Like It Or Not, Firewalls Still Front And Center
Firewalls are still central to most network defense strategies, new State of the Firewall report says.
March 28, 2016
In spite of lots of advanced technology and moves to add many more layers of security to most enterprise defenses, firewalls aren't going anywhere soon as the heart of the cybersecurity toolset, according to a new report out today. Based on a survey of over 600 IT security practitioners, the State of the Firewall Report shows that the firewall is as entrenched as ever in modern network defense strategies.
"We're seeing small shifts in IT professionals' perceptions of the firewall as new technologies enter the market," says Jody Brazil, co-founder and chief product strategy officer at FireMon. "Adoption of SDN and network virtualization in general won't decrease the need for firewalls, but it may open the door to advancements or a new category of network protection. It will be more of a continuous evolution rather than a complete upheaval as so many are quick to claim."
According to survey respondents, 91% of security practitioners say that firewalls are as critical as always or more critical than ever to their security architecture, and the same ratio believe this will continue to be the case for the next half decade. These conclusions jibe with other industry reports that show how central firewalls still remain to network defense and management. For example, the InformationWeek 2015 Strategic Security Survey saw 61% of security practitioners reporting firewalls among their top three products on their security tool belt, the number one tool by some 25 percentage points.
Firewall technology and firewall strategies seem to be adjusting to the cloud and hybrid architectures today, as the number of organizations who find value in traditional and next generation firewalls (NGFW) for cloud services they manage increased by 10% in the past year, with over 67.7% of respondents finding them somewhat to highly valuable in cloud management.
That's not to say that changes in networking architecture won't impact firewall strategies; in fact, 90% of those surveyed report that software-defined networking (SDN) has impacted or will impact networking to a certain degree. And more than three times the number of respondents this year say they believe that native controls found in SDN solutions and new technologies will eventually pose a threat to the firewall's hegemony.

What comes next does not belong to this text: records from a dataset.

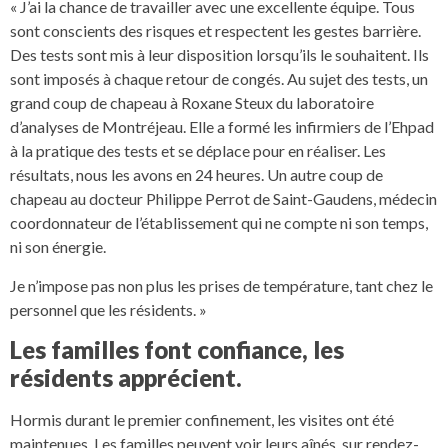
« J’ai la chance de travailler avec une excellente équipe. Tous
sont conscients des risques et respectent les gestes barrière.
Des tests sont mis à leur disposition lorsqu’ils le souhaitent. Ils
sont imposés à chaque retour de congés. Au sujet des tests, un
grand coup de chapeau à Roxane Steux du laboratoire
d’analyses de Montréjeau. Elle a formé les infirmiers de l’Ehpad
à la pratique des tests et se déplace pour en réaliser. Les
résultats, nous les avons en 24 heures. Un autre coup de
chapeau au docteur Philippe Perrot de Saint-Gaudens, médecin
coordonnateur de l’établissement qui ne compte ni son temps,
ni son énergie.
Je n’impose pas non plus les prises de température, tant chez le
personnel que les résidents. »
Les familles font confiance, les
résidents apprécient.
Hormis durant le premier confinement, les visites ont été
maintenues. Les familles peuvent voir leurs aînés, sur rendez-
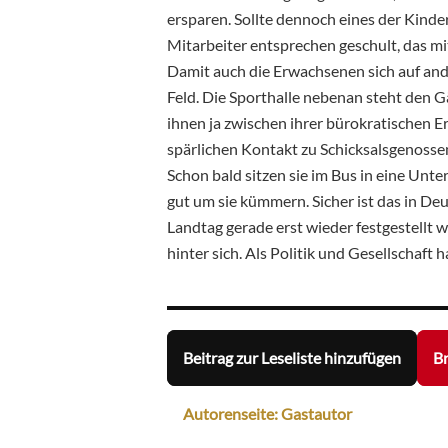
ersparen. Sollte dennoch eines der Kinder
Mitarbeiter entsprechen geschult, das mit
Damit auch die Erwachsenen sich auf and
Feld. Die Sporthalle nebenan steht den Gä
ihnen ja zwischen ihrer bürokratischen 
spärlichen Kontakt zu Schicksalsgenosse
Schon bald sitzen sie im Bus in eine Unter
gut um sie kümmern. Sicher ist das in De
Landtag gerade erst wieder festgestellt 
hinter sich. Als Politik und Gesellschaft
Beitrag zur Leseliste hinzufügen
Br
Autorenseite: Gastautor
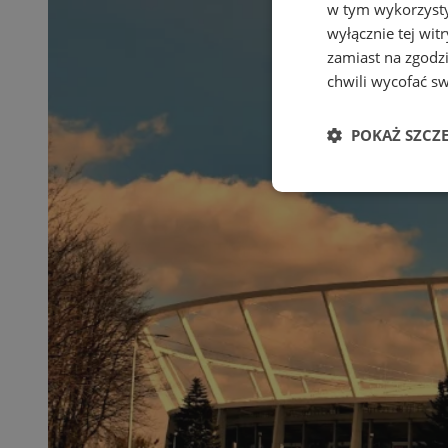
w tym wykorzysty
wyłącznie tej wi
zamiast na zgodz
chwili wycofać s
POKAŻ SZCZ
Niezbędne
Ni
Niezbędne pliki cook
zarządzanie kontem. 
Nazwa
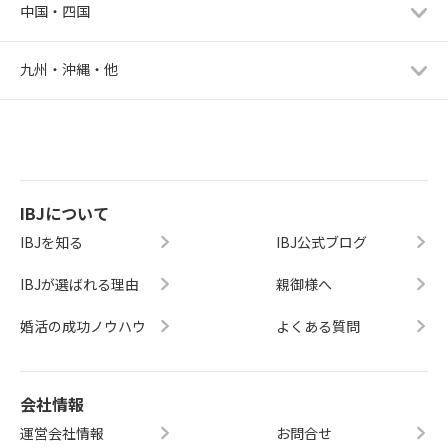
中国・四国
九州・沖縄・他
IBJについて
IBJを知る
IBJ公式ブログ
IBJが選ばれる理由
親御様へ
婚活の成功ノウハウ
よくある質問
会社情報
運営会社情報
お問合せ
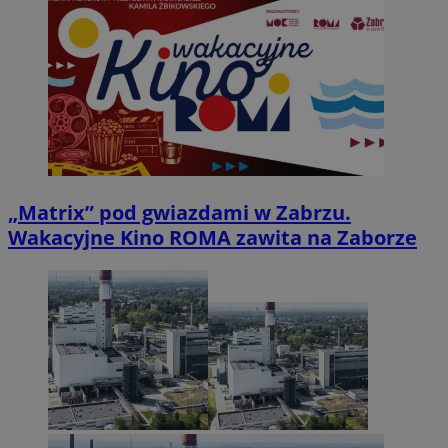
„Matrix” pod gwiazdami w Zabrzu.
Wakacyjne Kino ROMA zawita na Zaborze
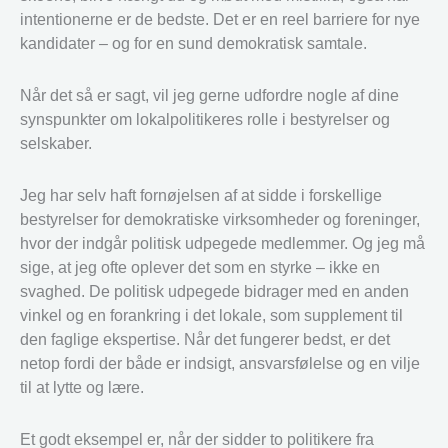
intentionerne er de bedste. Det er en reel barriere for nye
kandidater – og for en sund demokratisk samtale.
Når det så er sagt, vil jeg gerne udfordre nogle af dine
synspunkter om lokalpolitikeres rolle i bestyrelser og
selskaber.
Jeg har selv haft fornøjelsen af at sidde i forskellige
bestyrelser for demokratiske virksomheder og foreninger,
hvor der indgår politisk udpegede medlemmer. Og jeg må
sige, at jeg ofte oplever det som en styrke – ikke en
svaghed. De politisk udpegede bidrager med en anden
vinkel og en forankring i det lokale, som supplement til
den faglige ekspertise. Når det fungerer bedst, er det
netop fordi der både er indsigt, ansvarsfølelse og en vilje
til at lytte og lære.
Et godt eksempel er, når der sidder to politikere fra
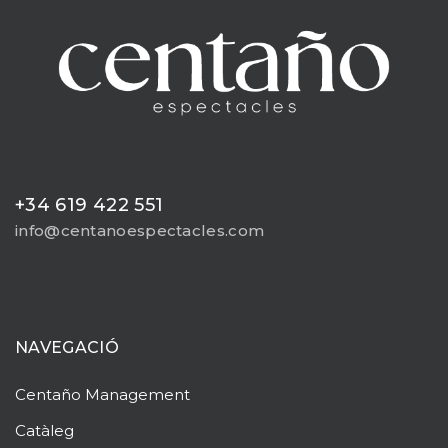
+34 619 422 551
info@centanoespectacles.com
NAVEGACIÓ
Centaño
Management
Catàleg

But with SDN adoption still in its infancy, that's a ways off. What's more, advancements in NGFW may offer a forward-looking roadmap that jibes with most organizations' security strategies, with or without SDN. Approximately, 66.5% of those surveyed say that NGFW plays a role in their SDN/virtualized environments.
As things stand, 50% of current firewall infrastructure in close to half of organizations is comprised of NGFWs, as compared to 34% in 2014. And only 6.7% of organizations today have no NGFW. The top benefits organizatons hope to gain from NGFW are IPS functionality, threat data integration and applicaton awareness.
"The threat to the firewall as the center of the security infrastructure is not immediate. It continues to play a critical role in the majority of today’s enterprises," the report stated. "However, the role of the firewall will have to evolve more as NGFWs become the norm and as emerging infrastructure paradigms such as SDN, cloud and micro-segmentation take hold."